HBS: Latih Mahasiswa Cakap Atasi Masalah Ketenagakerjaan
Abadi Wijaya Kamis, 28 April 2016 . in Berita . 1680 views
877_hbs-okk.jpg
PELATIHAN: Tengah Kepala Jurusan Hukum Bisnis Syariah M. Nur Yasin, kanan Khairul Hidayah dan kiri praktisi hukum, Atmari dalam pelatihan Pembuatan Perjanjian Kerja dan Penyelesaian Perselisihan Hubungan Industrial di Auditorium Saintek Lt.4.

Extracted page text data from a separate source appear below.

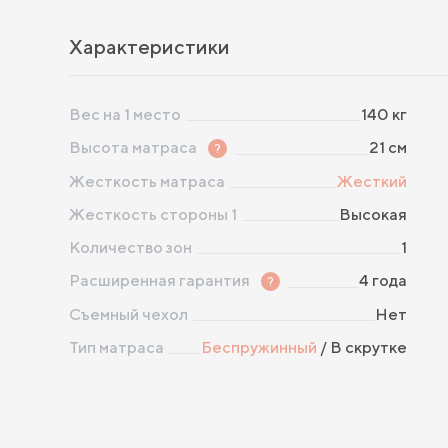
Характеристики
Вес на 1 место
140
кг
Высота матраса
?
21
см
Жесткость матраса
Жесткий
Жесткость стороны 1
Высокая
Количество зон
1
Расширенная гарантия
?
4 года
Съемный чехол
Нет
Тип матраса
Беcпружинный
/
В скрутке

GEMA-Jurusan Hukum Bisnis Syariah (HBS) menyelenggarakan Pelatihan Pembuatan Perjanjian Kerja dan Penyelesaian Perselisihan Hubungan Industrial. Peserta pelatihan adalah mahasiswa HBS yang tengah menempuh mata kuliah Hukum Ketenagakerjaan. Hadir sebagai pemateri, Hakim Pengadilan Industrial (PHI), Atmari, Kamis (28/4).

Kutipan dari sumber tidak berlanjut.